(Saved data entries)

☆ ☆ ☆ ☆ ☆ ☆ ☆

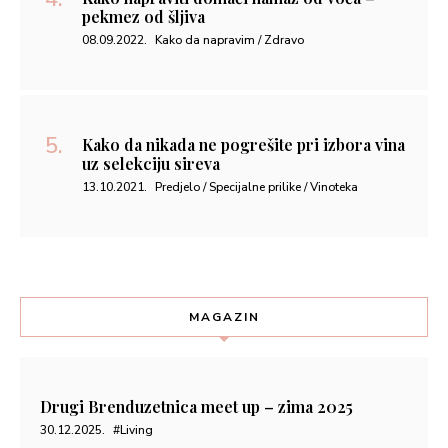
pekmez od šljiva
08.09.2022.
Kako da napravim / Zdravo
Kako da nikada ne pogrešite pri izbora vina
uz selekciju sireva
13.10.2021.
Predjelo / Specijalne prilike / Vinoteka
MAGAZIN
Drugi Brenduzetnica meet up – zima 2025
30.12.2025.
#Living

☆ ☆ ☆ ☆ ☆ ☆ ☆

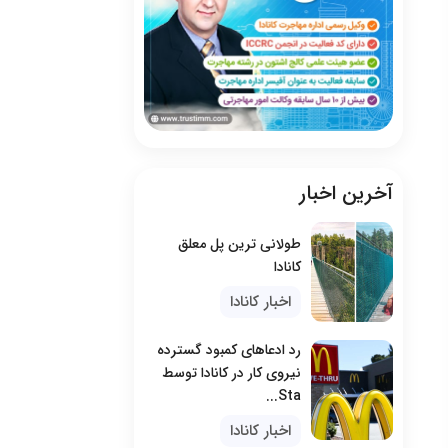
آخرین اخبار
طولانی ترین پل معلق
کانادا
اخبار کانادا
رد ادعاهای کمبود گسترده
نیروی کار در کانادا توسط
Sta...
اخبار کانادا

☆ ☆ ☆ ☆ ☆ ☆ ☆

| WORK ITEM |
Lines above that have "کانادا": copy each of them.

| ANSWER BOX |
کانادا
اخبار کانادا
نیروی کار در کانادا توسط
اخبار کانادا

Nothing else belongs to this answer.